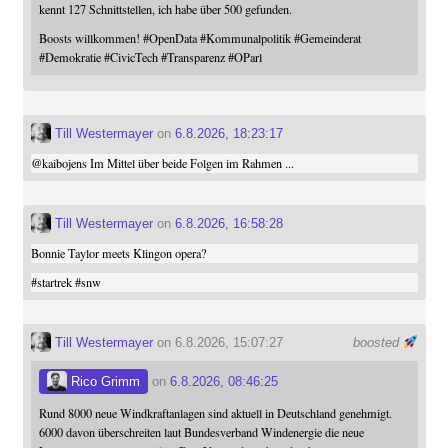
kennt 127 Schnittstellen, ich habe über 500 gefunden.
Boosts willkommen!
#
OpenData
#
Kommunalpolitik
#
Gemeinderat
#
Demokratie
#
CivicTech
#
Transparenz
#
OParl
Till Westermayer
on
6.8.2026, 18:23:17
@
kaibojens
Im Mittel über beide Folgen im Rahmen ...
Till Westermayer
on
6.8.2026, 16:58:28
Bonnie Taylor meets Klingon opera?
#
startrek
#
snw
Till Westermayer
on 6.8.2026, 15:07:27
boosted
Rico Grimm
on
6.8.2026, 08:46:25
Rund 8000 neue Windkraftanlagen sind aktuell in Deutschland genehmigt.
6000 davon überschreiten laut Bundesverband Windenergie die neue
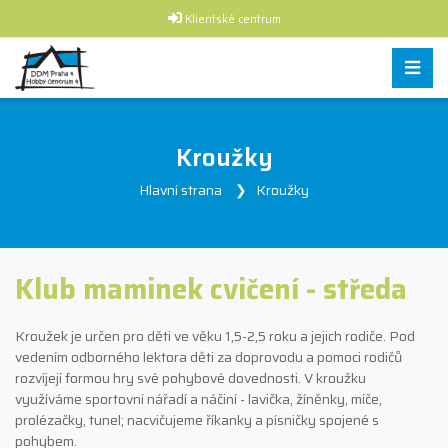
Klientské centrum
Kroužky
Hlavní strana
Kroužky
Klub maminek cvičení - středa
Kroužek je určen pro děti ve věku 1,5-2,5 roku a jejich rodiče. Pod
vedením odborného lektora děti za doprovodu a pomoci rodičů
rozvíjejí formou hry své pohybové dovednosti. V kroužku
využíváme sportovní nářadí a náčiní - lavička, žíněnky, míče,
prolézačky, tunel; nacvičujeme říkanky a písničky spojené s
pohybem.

▸ **PROBLEM REQUIREMENTS**
When a line contains the string "neue", copy it from the records.

▸ **RESULT OF THE EXERCISE**
Rund 8000 neue Windkraftanlagen sind aktuell in Deutschland genehmigt.
6000 davon überschreiten laut Bundesverband Windenergie die neue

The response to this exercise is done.